Morris devint plus pâle, et sa tête se pencha.

— Je ne sais ! murmura-t-il ; mon Dieu ! mon Dieu ! ayez pitié de nous !

Pat le regardait curieusement. Morris se redressa tout à coup, et frappa du pied avec impatience.

— Tu n’es pas parti encore ! s’écria-t-il. Je te dis qu’il y a une pauvre douce créature qui se meurt en m’appelant à son aide !… Qui sait ce que valent les minutes en ce moment ?… Va donc, malheureux, va donc vite !… Tu interrogeras, tu écouteras, tu devineras… Si je pouvais pénétrer dans ce château maudit !…

Pat hésitait.

— Il faut demander où est la petite Jessy ? dit-il.

— Non, sur ta vie !… s’écria Morris. Si elle est à Montrath, ils la tueraient… Il faut deviner, te dis-je !… il faut savoir le nom de cette étrangère… et il faut revenir bien vite m’apprendre ce que tu auras su.

Pat caressa une dernière fois du regard son lit de paille, puis il sortit, n’osant désobéir…

Morris, resté assis sur un billot, écoutait les pas de l’ancien valet de ferme, qui s’éloignait dans la direction de Montrath, et dont il accusait déjà la lenteur.

Morris était accablé par la fatigue physique presque autant que par le découragement. Il y avait plusieurs nuits qu’il n’avait fermé l’œil ; car, avant ce choc qui avait réveillé violemment sa passion assoupie, et détourné complétement le cours de ses efforts, il avait dépensé sa vigueur avec un dévouement prodigue, et s’était pris corps à corps avec une tâche au-dessus de la force d’un homme. Il avait donné à l’Irlande sa vie tout entière, ses jours et ses nuits.

Le cri de détresse de la pauvre Jessy, entendu tout à coup, avait parlé plus haut à son cœur que la voix de la patrie. Il oubliait tout maintenant pour se donner à Jessy qui l’appelait, mourante. Mais, outre que nulle voie de salut ne se présentait où il pût marcher assurément et vite, les forces de son âme et celles de son corps faisaient défaut à la fois.

Sa vaillante jeunesse se fût bientôt réchauffée au moindre rayon d’espoir. L’espoir manquait comme tout le reste. C’était un cri d’agonie entendu dans une nuit sombre. Morris ne savait où diriger son effort aveugle ; il ne savait de quel côté presser son pas alourdi par la fatigue.

Toute cette journée s’était écoulée pour lui en vaines tentatives. L’affaire du bog de Clare-Galway avait éloigné de sa route tous ceux qui auraient pu lui venir en aide ; il avait cherché inutilement ses frères et ses amis.
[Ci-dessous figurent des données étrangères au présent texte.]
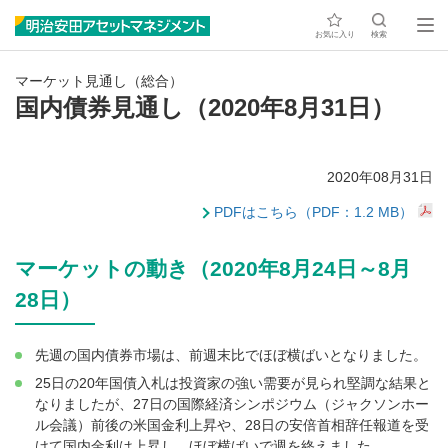
お気に入り
検索
マーケット見通し（総合）
国内債券見通し（2020年8月31日）
2020年08月31日
PDFはこちら（PDF：1.2 MB）
マーケットの動き（2020年8月24日～8月
28日）
先週の国内債券市場は、前週末比でほぼ横ばいとなりました。
25日の20年国債入札は投資家の強い需要が見られ堅調な結果と
なりましたが、27日の国際経済シンポジウム（ジャクソンホー
ル会議）前後の米国金利上昇や、28日の安倍首相辞任報道を受
けて国内金利は上昇し、ほぼ横ばいで週を終えました。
Seul et sans se rendre compte de l’espoir confus qui le guidait, il s’était présenté à la porte du château de Montrath.

Il devinait que là était cette femme rencontrée au pied du cap Ranach, cette femme aux mains de qui, dans la matinée, il avait arraché le pauvre manuscrit de Jessy, cette femme qui savait sans doute où se mourait sa fiancée.

En tout autre pays, un homme dans la position de Morris Mac-Diarmid eût songé à la justice et appelé les magistrats à son secours.

Cette plainte, écrite avec du sang sur des lambeaux de linge, eût été partout ailleurs un moyen suffisant d’arriver à la découverte de la à vérité.

Mais en Irlande le paysan catholique n’espère point en l’équité du juge protestant. Montrath était un lord, le landlord le plus riche de tout le Connaught ; il exerçait sur les autorités de Galway une influence que personne ne pouvait ignorer.

Morris ne songea même pas à faire appel à cette magistrature aveugle et inique dont la main s’appesantissait depuis de longs mois sur son vieux père innocent.

Il n’avait foi qu’en lui-même. Il voulait voir cette femme, l’interroger, la supplier, la contraindre.

À la porte du château, les valets de Montrath l’avaient arrêté.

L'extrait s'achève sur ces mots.